**TASK ITEM:** List each line of the data that holds the word "Newsletter".

**MATERIAL TO PROCESS:**
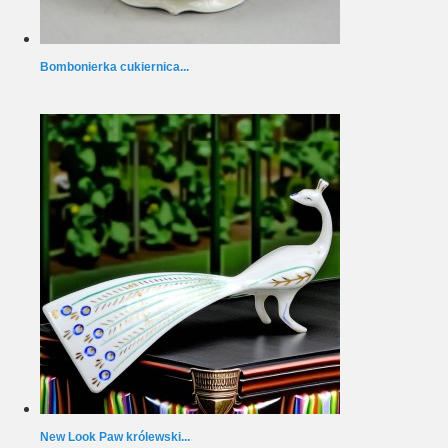
Bombonierka cukiernica...
New Look Paw królewski...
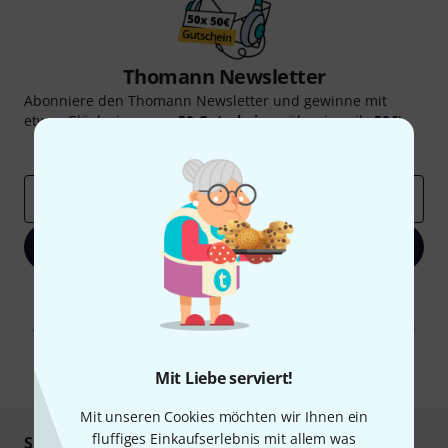
Thomann Newsletter
Abonniere den Thomann Newsletter und gewinne mit
etwas Glück einen von
50 Gutscheinen
über jeweils
50€
!
Inspirierende Beiträge
Deals
Thomann Insights
E-Mail-Adresse
*
Jetzt anmelden
Mit Klick auf „Jetzt anmelden“ stimmen Sie dem Erhalt von E-Mail-
Werbung und einer Messung des E-Mail-Nutzungsverhaltens zu. Die
Abmeldung ist jederzeit möglich. Weitere Informationen finden Sie in
unseren
Datenschutzhinweisen
.
* Pflichtfeld
Mit Liebe serviert!
Mit unseren Cookies möchten wir Ihnen ein
fluffiges Einkaufserlebnis mit allem was
Sicher einkaufen & bezahlen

**EXERCISE ANSWER:**
Thomann Newsletter
Abonniere den Thomann Newsletter und gewinne mit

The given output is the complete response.